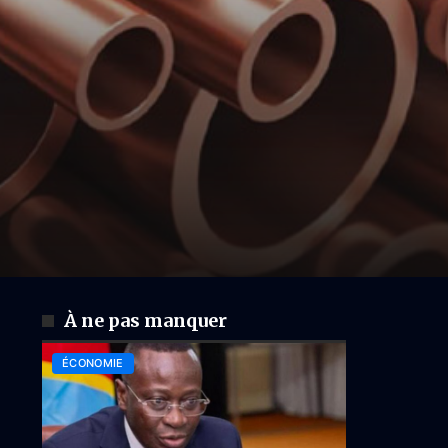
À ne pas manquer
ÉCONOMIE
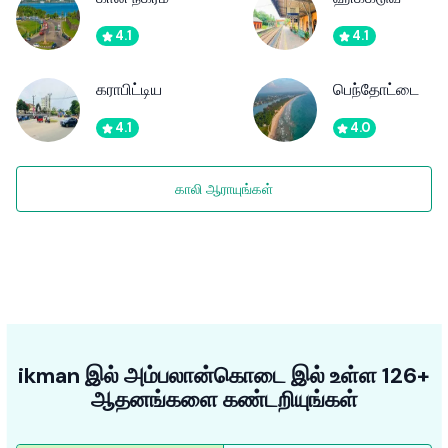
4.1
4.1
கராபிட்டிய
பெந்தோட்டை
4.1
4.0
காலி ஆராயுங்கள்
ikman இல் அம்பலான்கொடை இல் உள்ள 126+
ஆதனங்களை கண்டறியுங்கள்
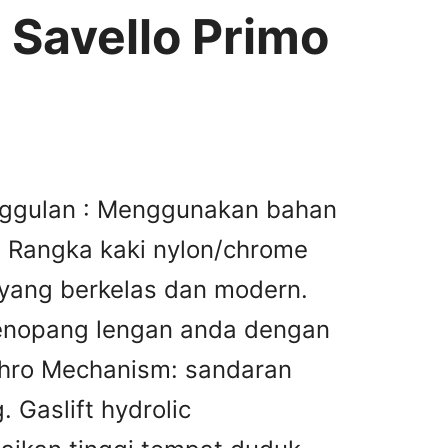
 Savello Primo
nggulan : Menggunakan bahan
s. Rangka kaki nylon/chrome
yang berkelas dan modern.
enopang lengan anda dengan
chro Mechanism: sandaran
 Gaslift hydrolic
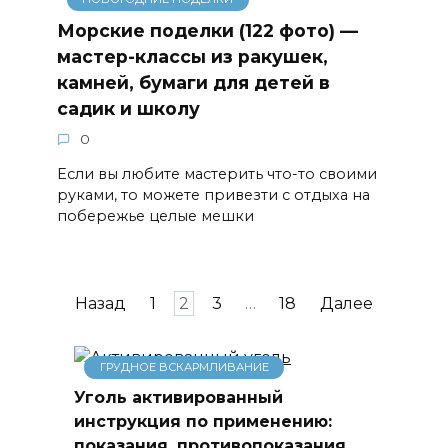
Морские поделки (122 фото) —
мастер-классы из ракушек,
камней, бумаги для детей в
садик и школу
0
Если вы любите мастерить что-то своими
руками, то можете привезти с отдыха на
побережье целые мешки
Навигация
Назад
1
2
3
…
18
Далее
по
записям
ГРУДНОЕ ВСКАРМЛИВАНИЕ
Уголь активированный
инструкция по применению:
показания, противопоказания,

———

## EXERCISE AIM
Make an exact copy of the records, pictures excluded.

## SOLUTION TO THE PROBLEM
À ne pas manquer
ÉCONOMIE
4.1
4.1
கராபிட்டிய
பெந்தோட்டை
4.1
4.0
காலி ஆராயுங்கள்
ikman இல் அம்பலான்கொடை இல் உள்ள 126+
ஆதனங்களை கண்டறியுங்கள்
 Savello Primo
nggulan : Menggunakan bahan
s. Rangka kaki nylon/chrome
yang berkelas dan modern.
enopang lengan anda dengan
chro Mechanism: sandaran
 Gaslift hydrolic
Морские поделки (122 фото) —
мастер-классы из ракушек,
камней, бумаги для детей в
садик и школу
0
Если вы любите мастерить что-то своими
руками, то можете привезти с отдыха на
побережье целые мешки
Навигация
Назад
1
2
3
…
18
Далее
по
записям
ГРУДНОЕ ВСКАРМЛИВАНИЕ
Уголь активированный
инструкция по применению:
показания, противопоказания,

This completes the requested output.